Eric Hartz: It's been an exciting season in Cleveland, but mostly for the wrong reasons. The Browns have struggled on the field and had plenty of distractions off of it. You've been following the team closely. Do you think Romeo Crennel survives to coach the team next year?
Barry McBride: It's been a hugely disappointing season for the Browns, who were expected to return to prominence and Super Bowl contention for the first time in nearly 20 years. The season has collapsed spectacularly, and the coach and team's quarterback have been the focus of discontent.
It's unlikely that Crennel returns in 2009. The team's lack of success this season can't be entirely traced to him, although some in the media have certainly tried to make Crennel the scapegoat for the vast majority of the team's problems.

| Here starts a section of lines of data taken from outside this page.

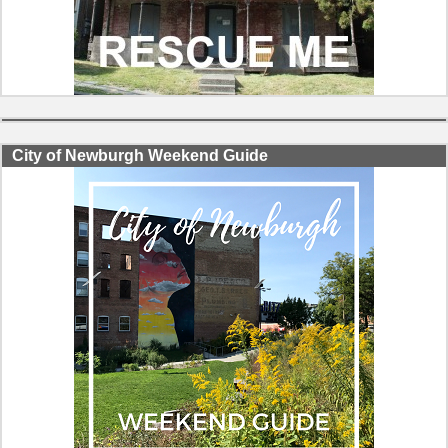
City of Newburgh Weekend Guide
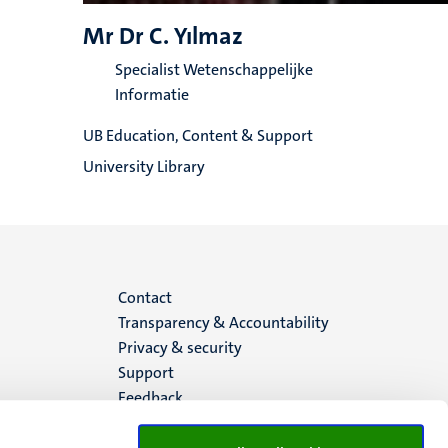
Mr Dr C. Yılmaz
Specialist Wetenschappelijke
Informatie
UB Education, Content & Support
University Library
Menu
Contact
Transparency & Accountability
footer
Privacy & security
Support
(EN)
Feedback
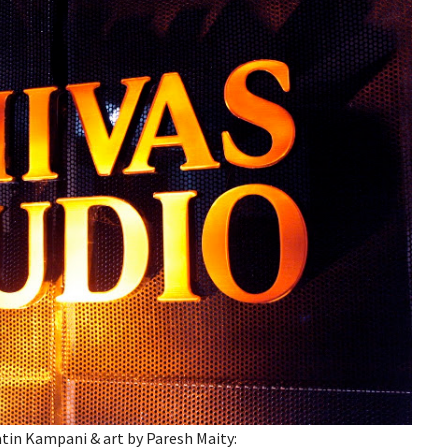
tin Kampani & art by Paresh Maity:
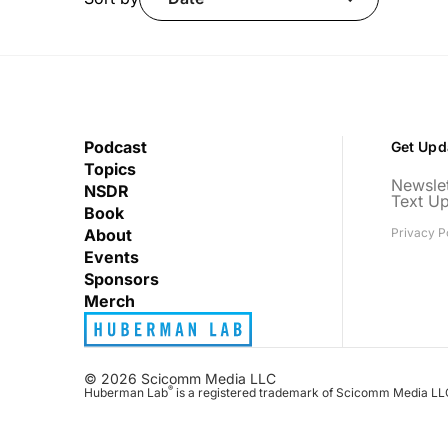
Podcast
Get Upd
Topics
Newslet
NSDR
Text U
Book
About
Privacy P
Events
Sponsors
Merch
© 2026 Scicomm Media LLC
®
Huberman Lab
is a registered trademark of Scicomm Media LL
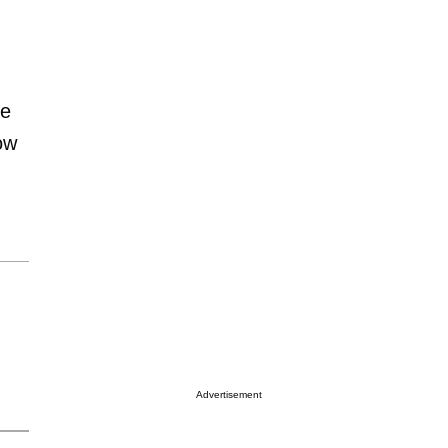
ze
ow
Advertisement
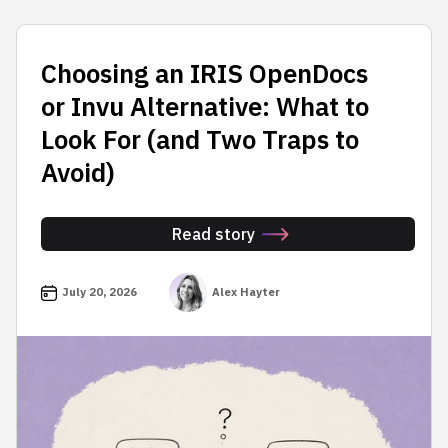
Choosing an IRIS OpenDocs
or Invu Alternative: What to
Look For (and Two Traps to
Avoid)
Read story
July 20, 2026
Alex Hayter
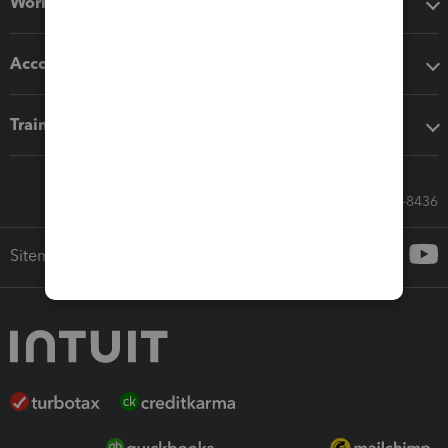
Workflow add-ons
Accounting solutions
Training & support
Call Sales: 833-564-8436
Sitemap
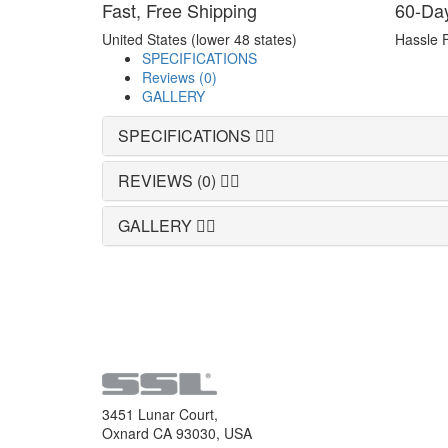
Fast, Free Shipping
60-Da
United States (lower 48 states)
Hassle 
SPECIFICATIONS
Reviews (0)
GALLERY
SPECIFICATIONS
REVIEWS (0)
GALLERY
3451 Lunar Court,
Oxnard CA 93030, USA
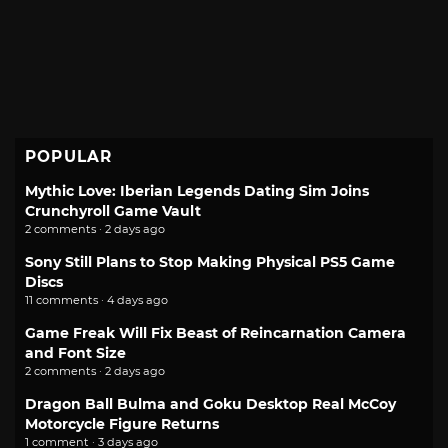
POPULAR
Mythic Love: Iberian Legends Dating Sim Joins
Crunchyroll Game Vault
2 comments · 2 days ago
Sony Still Plans to Stop Making Physical PS5 Game
Discs
11 comments · 4 days ago
Game Freak Will Fix Beast of Reincarnation Camera
and Font Size
2 comments · 2 days ago
Dragon Ball Bulma and Goku Desktop Real McCoy
Motorcycle Figure Returns
1 comment · 3 days ago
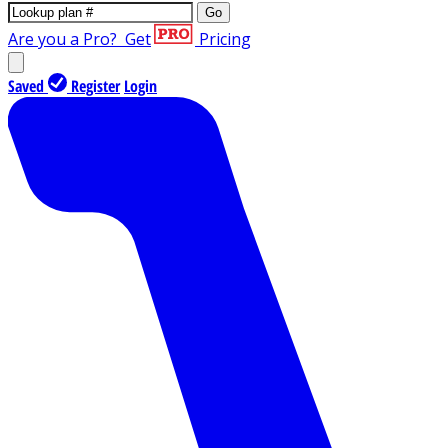
Go
Are you a Pro?
Get
Pricing
Saved
Register
Login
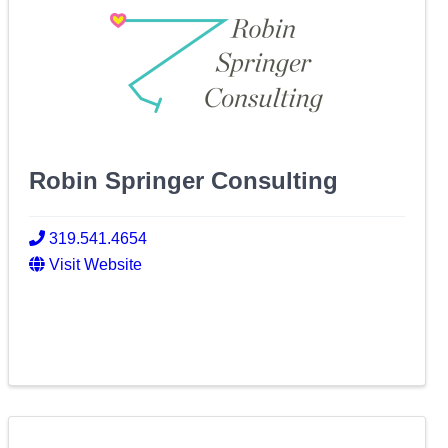
Robin Springer Consulting
319.541.4654
Visit Website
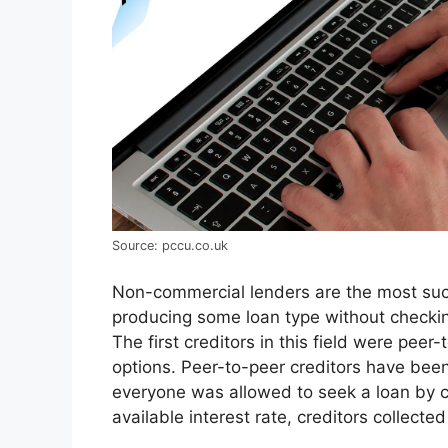
Source: pccu.co.uk
Non-commercial lenders are the most succ
producing some loan type without checki
The first creditors in this field were pee
options. Peer-to-peer creditors have be
everyone was allowed to seek a loan by cr
available interest rate, creditors collecte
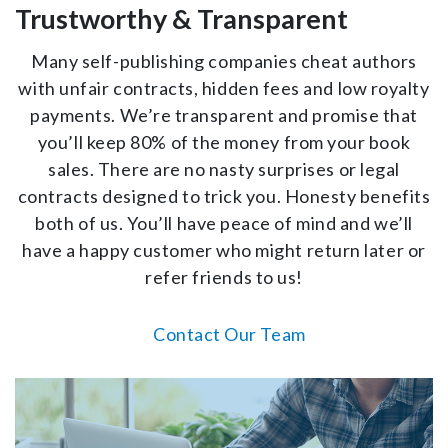
Trustworthy & Transparent
Many self-publishing companies cheat authors
with unfair contracts, hidden fees and low royalty
payments. We’re transparent and promise that
you’ll keep 80% of the money from your book
sales. There are no nasty surprises or legal
contracts designed to trick you. Honesty benefits
both of us. You’ll have peace of mind and we’ll
have a happy customer who might return later or
refer friends to us!
Contact Our Team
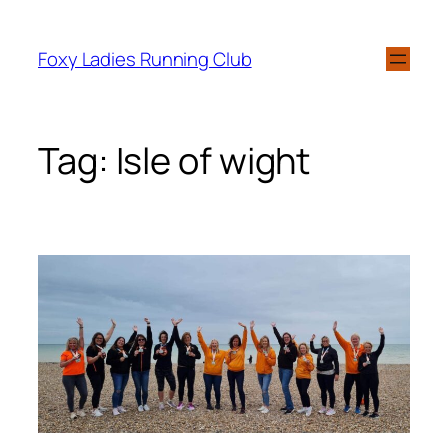
Foxy Ladies Running Club
Tag:
Isle of wight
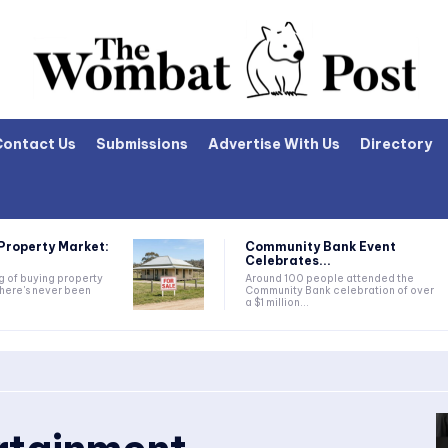
Contact Us
Submissions
Advertise With Us
Directory
Property Market:
Community Bank Event
Celebrates...
ng of buying property
Around 100 people attended the
there's never been
Community Bank celebration of over
a $1 million...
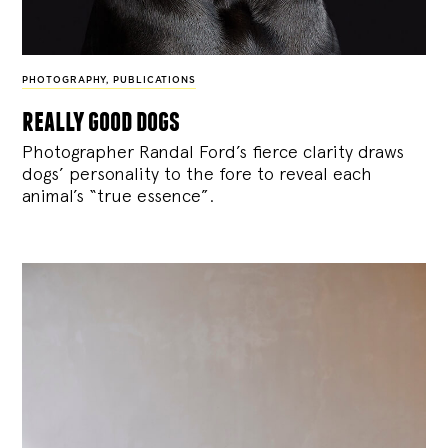
PHOTOGRAPHY
,
PUBLICATIONS
really good dogs
Photographer Randal Ford’s fierce clarity draws
dogs’ personality to the fore to reveal each
animal’s “true essence”.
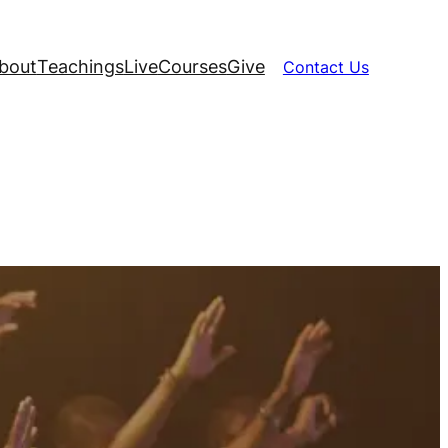
bout
Teachings
Live
Courses
Give
Contact Us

The Browns have faced a far more difficult season in 2008 than their easy schedule the previous campaign, and they haven't had the good fortune with injuries they enjoyed last year. Many of the issues the team has faced are tied to their personnel either being injured or not playing as well as last season. At the same time, Crennel's decisions on personnel and defensive scheme have left him open to question, and the team appears unfocused and undisciplined. It's clearly time for a different voice.
Recent comments by owner Randy Lerner and GM Phil Savage make it clear that the team will re-evaluate their coaching staff and front office during the off-season. Savage's job is in danger as well, but Lerner does not appear set to make any decisions until January.
EH: Brady Quinn looked like a bright spot since taking over for Derek Anderson. Now, however, Quinn's season is over and Anderson's back in charge. What does he need to do to get back to playing like the Derek Anderson of 2007 and not 2008?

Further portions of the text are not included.